En ese momento, un ruido seco, como un bofetón, seguido de un chapoteo llegó desde donde se encontraba Carmen. La bandada de patos levantó el vuelo en medio de un estruendo de graznidos. El hermano de Carmen se levantó de un salto y dio varios pasos hasta la alameda, seguido de un confuso y aún nervioso Miguel.
Ninguno de los dos sabía qué esperar después de aquel escándalo. Ninguno sabía lo que había pasado.
Un segundo después, apareció entre los árboles una figura que a los dos les era familiar: no muy alta, delgada, rubia y con el pelo que le caía sobre los hombros. Carmen no salía asustada o preocupada, tampoco triste. Parecía más bien enfadada, indignada de hecho. Subía la pendiente roja de ira. Los dos chicos avanzaron hacia ella, pero conocedores de su genio, decidieron quedarse a una distancia segura.

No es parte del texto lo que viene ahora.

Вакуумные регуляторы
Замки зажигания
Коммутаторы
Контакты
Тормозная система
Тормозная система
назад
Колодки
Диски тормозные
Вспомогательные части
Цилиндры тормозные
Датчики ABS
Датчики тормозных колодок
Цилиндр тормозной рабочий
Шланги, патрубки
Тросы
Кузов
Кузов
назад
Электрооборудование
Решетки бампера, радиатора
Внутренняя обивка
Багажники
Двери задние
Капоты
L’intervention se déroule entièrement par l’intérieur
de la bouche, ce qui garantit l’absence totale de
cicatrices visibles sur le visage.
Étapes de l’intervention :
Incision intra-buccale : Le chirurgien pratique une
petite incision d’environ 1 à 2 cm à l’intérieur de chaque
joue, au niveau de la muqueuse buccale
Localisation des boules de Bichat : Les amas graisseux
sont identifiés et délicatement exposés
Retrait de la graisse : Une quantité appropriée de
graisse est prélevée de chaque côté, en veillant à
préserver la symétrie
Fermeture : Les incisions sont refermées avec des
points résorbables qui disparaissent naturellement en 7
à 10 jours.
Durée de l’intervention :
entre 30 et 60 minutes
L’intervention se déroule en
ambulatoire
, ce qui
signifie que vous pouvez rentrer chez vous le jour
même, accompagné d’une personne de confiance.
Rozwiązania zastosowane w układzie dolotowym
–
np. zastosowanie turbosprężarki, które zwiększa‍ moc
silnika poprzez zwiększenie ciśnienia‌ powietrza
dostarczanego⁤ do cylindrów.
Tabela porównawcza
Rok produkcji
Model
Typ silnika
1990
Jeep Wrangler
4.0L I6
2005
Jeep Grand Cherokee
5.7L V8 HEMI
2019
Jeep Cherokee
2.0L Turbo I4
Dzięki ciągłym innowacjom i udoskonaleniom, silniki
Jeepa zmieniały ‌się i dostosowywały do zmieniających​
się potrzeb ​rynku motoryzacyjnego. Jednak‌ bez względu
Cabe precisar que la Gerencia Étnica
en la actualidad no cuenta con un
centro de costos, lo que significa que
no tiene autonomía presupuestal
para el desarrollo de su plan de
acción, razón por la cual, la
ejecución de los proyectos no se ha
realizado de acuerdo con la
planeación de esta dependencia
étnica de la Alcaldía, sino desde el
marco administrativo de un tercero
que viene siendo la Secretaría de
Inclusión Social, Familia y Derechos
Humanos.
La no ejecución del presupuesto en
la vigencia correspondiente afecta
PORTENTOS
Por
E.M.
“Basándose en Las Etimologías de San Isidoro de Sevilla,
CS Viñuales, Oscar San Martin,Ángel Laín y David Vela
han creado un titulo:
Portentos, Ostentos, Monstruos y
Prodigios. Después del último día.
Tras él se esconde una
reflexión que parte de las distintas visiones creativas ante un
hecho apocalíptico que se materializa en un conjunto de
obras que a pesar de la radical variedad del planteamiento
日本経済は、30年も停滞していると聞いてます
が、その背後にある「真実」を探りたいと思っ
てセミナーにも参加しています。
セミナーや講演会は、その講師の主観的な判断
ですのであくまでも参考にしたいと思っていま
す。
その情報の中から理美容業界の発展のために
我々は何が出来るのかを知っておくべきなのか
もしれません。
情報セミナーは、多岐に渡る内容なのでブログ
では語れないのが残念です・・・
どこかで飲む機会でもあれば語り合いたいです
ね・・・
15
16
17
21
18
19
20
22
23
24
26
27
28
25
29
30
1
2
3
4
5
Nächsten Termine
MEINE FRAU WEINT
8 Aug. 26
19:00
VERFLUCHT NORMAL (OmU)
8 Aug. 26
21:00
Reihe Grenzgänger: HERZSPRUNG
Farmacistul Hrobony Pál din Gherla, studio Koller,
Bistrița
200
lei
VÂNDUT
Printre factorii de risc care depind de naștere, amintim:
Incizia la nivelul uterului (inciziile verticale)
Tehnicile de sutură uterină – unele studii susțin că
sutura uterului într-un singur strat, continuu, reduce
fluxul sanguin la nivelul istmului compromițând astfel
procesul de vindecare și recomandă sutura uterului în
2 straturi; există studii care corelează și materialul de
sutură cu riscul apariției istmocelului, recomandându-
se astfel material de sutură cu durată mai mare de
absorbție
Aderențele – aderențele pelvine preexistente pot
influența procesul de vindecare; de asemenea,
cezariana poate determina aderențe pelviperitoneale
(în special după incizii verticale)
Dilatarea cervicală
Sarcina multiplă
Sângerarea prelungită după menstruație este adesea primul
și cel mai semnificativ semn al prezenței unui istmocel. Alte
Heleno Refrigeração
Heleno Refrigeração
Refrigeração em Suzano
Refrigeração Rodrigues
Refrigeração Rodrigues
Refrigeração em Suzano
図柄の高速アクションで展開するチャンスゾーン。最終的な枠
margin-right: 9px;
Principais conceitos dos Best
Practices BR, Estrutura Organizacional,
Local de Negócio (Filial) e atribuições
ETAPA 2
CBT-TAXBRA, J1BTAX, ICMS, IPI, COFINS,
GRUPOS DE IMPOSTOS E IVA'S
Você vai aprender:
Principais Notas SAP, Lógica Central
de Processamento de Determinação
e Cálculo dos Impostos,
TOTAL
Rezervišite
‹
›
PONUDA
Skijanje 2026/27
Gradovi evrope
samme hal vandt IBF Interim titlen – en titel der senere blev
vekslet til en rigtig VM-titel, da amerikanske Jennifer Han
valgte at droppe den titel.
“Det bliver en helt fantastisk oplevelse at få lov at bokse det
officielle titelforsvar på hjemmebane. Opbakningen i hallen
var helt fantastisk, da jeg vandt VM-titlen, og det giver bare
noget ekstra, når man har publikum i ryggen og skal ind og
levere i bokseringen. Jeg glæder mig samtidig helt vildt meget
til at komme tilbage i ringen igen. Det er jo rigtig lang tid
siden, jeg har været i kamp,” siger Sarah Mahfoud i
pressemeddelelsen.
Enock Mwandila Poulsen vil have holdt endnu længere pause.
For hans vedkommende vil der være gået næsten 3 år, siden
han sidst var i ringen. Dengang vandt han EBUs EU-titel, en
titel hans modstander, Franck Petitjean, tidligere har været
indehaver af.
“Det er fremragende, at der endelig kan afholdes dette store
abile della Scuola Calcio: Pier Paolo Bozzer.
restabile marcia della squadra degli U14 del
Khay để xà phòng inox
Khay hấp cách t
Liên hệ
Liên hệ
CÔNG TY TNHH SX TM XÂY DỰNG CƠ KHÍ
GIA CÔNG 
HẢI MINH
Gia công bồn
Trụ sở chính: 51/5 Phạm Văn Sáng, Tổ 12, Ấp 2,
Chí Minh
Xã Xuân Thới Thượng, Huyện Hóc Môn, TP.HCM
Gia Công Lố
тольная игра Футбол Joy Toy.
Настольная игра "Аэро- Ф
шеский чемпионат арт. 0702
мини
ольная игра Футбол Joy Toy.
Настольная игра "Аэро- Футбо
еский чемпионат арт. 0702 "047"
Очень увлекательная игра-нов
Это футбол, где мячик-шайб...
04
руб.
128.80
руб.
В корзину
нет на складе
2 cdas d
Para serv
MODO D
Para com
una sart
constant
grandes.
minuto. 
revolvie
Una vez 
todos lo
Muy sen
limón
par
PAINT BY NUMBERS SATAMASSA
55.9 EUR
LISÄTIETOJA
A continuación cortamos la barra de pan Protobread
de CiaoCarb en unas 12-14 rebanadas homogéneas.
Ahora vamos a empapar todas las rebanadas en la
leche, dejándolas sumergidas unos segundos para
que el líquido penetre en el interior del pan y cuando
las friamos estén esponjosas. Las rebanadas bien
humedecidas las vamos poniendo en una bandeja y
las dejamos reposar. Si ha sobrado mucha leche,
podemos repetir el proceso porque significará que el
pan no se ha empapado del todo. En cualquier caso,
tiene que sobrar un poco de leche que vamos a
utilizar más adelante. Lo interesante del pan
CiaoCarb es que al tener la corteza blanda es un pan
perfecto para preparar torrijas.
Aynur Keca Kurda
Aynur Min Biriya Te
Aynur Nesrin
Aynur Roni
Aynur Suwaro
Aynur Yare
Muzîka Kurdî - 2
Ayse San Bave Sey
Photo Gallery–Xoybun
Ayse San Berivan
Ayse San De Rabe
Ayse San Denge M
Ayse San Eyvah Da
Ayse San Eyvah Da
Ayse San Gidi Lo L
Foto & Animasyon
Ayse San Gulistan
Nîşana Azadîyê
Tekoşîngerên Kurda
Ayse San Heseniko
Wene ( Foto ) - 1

-¡¿Qué queréis vosotros dos?! –pasó de largo y siguió subiendo cada vez más jadeante y enfadada.
Los amigos, sorprendidos volvieron la mirada de nuevo a la alameda y se acercaron para comprobar qué había sucedido. Allí vieron a alguien, un chico de su edad saliendo del estanque con dificultad y con toda la ropa chorreando agua.
Al principio, ninguno supo decir nada, pero pronto rompieron en una risa floja que fue transformándose en carcajadas. Cuando consiguieron dejar de reírse estaban tirados de nuevo en la hierba con dolor de tripa a causa de la hilaridad.
-Lo que yo te decía –dijo Antonio a su amigo secándose las lágrimas de la risa-; mi hermana no tiene ni un pelo de tonta.